The IFAB announced in Cardiff on Saturday it would grant the experiments before the 2017-18 season, although there is no confirmed date, with the English and Scottish Football Associations keen to take part.
“We are applying common sense”, added Infantino. The first week of Gianni Infantino’s Federation Internationale de Football Association presidency is set to end with soccer further embracing technology once blocked by Sepp Blatter.
“Football is such a successful sport because some wise people have protected the history but we can not close our eyes to progress”.
The working week began by Infantino playing a football game at FIFA HQ in Zurich and ended by him shunning the private jets favored by Blatter for a budget airline flight from Geneva to Bristol.
Today we have taken a really historic decision for football. This is a big change and a big test we are doing here.

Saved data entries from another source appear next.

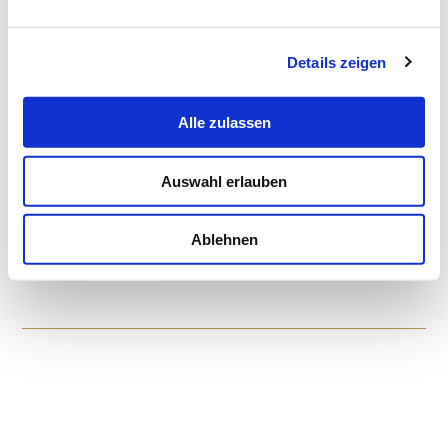
Dieses Arrangement ist leider schon ausgebucht, aber wir
haben noch weitere Specials im Angebot.
Hier finden Sie unsere
Dresden Arrangements
.
Details zeigen
Alle zulassen
SUCHEN & BUCHEN
Auswahl erlauben
Ablehnen
Buchen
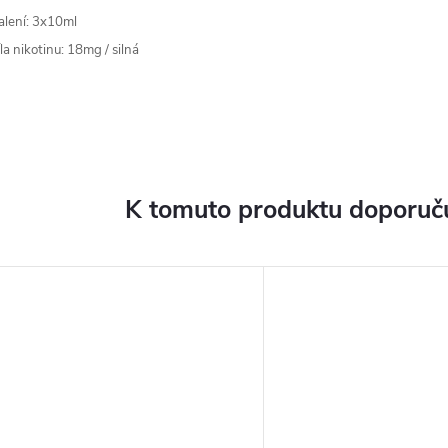
alení: 3x10ml
íla nikotinu: 18mg / silná
K tomuto produktu doporuču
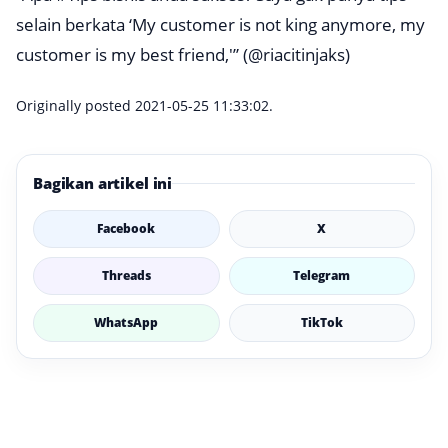
selain berkata ‘My customer is not king anymore, my
customer is my best friend,'” (@riacitinjaks)
Originally posted 2021-05-25 11:33:02.
Bagikan artikel ini
Facebook
X
Threads
Telegram
WhatsApp
TikTok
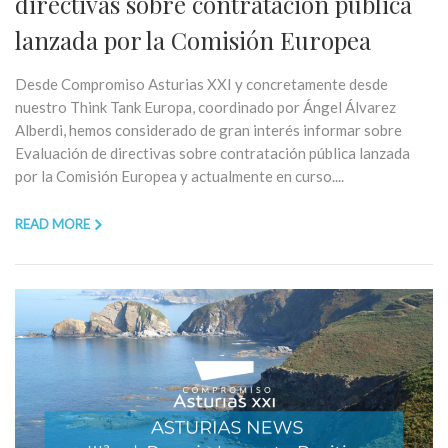
directivas sobre contratación pública
lanzada por la Comisión Europea
Desde Compromiso Asturias XXI y concretamente desde
nuestro Think Tank Europa, coordinado por Ángel Álvarez
Alberdi, hemos considerado de gran interés informar sobre
Evaluación de directivas sobre contratación pública lanzada
por la Comisión Europea y actualmente en curso....
READ MORE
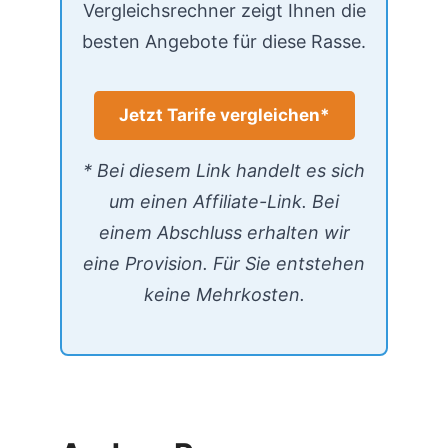
Vergleichsrechner zeigt Ihnen die
besten Angebote für diese Rasse.
Jetzt Tarife vergleichen*
* Bei diesem Link handelt es sich
um einen Affiliate-Link. Bei
einem Abschluss erhalten wir
eine Provision. Für Sie entstehen
keine Mehrkosten.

We are leading the debate, not stopping the debate.
According to IFAB, the video officials will only be called on in four defined “game-changing” scenarios: when a goal has been scored, penalty decisions, sendings off and possible cases of mistaken identity.
The decision to introduce video technology follows the widespread introduction of goal-line technology to determine whether the ball has crossed the line.

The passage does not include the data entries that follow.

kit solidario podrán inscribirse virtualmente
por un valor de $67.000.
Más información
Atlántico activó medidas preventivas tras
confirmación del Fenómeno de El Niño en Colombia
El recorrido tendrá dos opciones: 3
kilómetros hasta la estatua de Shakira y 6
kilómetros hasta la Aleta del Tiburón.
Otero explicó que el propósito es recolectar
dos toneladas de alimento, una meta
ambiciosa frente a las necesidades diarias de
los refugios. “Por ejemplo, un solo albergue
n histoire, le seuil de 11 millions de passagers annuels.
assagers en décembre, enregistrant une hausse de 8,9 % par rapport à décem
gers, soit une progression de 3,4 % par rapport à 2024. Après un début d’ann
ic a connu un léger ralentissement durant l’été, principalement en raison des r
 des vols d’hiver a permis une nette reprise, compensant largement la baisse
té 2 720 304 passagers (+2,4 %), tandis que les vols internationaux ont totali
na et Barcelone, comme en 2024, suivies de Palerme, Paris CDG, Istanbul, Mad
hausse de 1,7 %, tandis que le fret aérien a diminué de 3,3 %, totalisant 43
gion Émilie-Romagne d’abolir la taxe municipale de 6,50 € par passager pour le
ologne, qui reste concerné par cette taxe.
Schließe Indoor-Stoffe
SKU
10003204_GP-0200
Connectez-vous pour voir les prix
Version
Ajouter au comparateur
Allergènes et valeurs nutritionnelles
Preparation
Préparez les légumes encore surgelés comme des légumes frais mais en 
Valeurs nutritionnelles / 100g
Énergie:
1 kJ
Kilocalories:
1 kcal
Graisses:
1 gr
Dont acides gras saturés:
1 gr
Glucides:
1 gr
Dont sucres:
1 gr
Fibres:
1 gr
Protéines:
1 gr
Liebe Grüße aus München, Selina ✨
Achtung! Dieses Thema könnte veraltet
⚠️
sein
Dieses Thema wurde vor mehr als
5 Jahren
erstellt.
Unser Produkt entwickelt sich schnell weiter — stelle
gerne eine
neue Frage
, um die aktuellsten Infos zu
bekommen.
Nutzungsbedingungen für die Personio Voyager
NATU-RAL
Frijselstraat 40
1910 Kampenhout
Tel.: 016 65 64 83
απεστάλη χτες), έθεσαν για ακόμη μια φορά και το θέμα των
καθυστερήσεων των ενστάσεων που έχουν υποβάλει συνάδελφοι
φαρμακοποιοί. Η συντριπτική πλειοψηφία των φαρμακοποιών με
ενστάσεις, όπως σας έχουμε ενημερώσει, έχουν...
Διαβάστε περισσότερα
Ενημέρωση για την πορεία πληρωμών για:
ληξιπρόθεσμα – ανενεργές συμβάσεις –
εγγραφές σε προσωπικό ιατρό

He is in Cardiff for the AGM of the International Football Association Board, which makes the game’s laws, and is expected to give the go-ahead for live video trials. So we need to see what type of impact any technological help will have on the flow.
Former Premier League referee David Elleray, the head of the English FA’s Referees Committee and the author of the new law revisions, explained that the existing laws had to be refreshed as they no longer applied to the modern game. The recommendation (from IFAB in January) is that this moves forward.
The IFAB also approved an amendment to the controversial “triple punishment” situation, whereby a player can be sent off, concede a penalty and be suspended when denying an obvious goal-scoring opportunity in the penalty area.
There will be a pre-testing phase with an experiment in a controlled non-live environment as well as referee trainings, workshops, and two testing phases across a number of competitions/leagues, IFAB said.
The IFAB also agreed to allow experimentation with a fourth substitution in extra time within a competition/league(s) still to be decided on.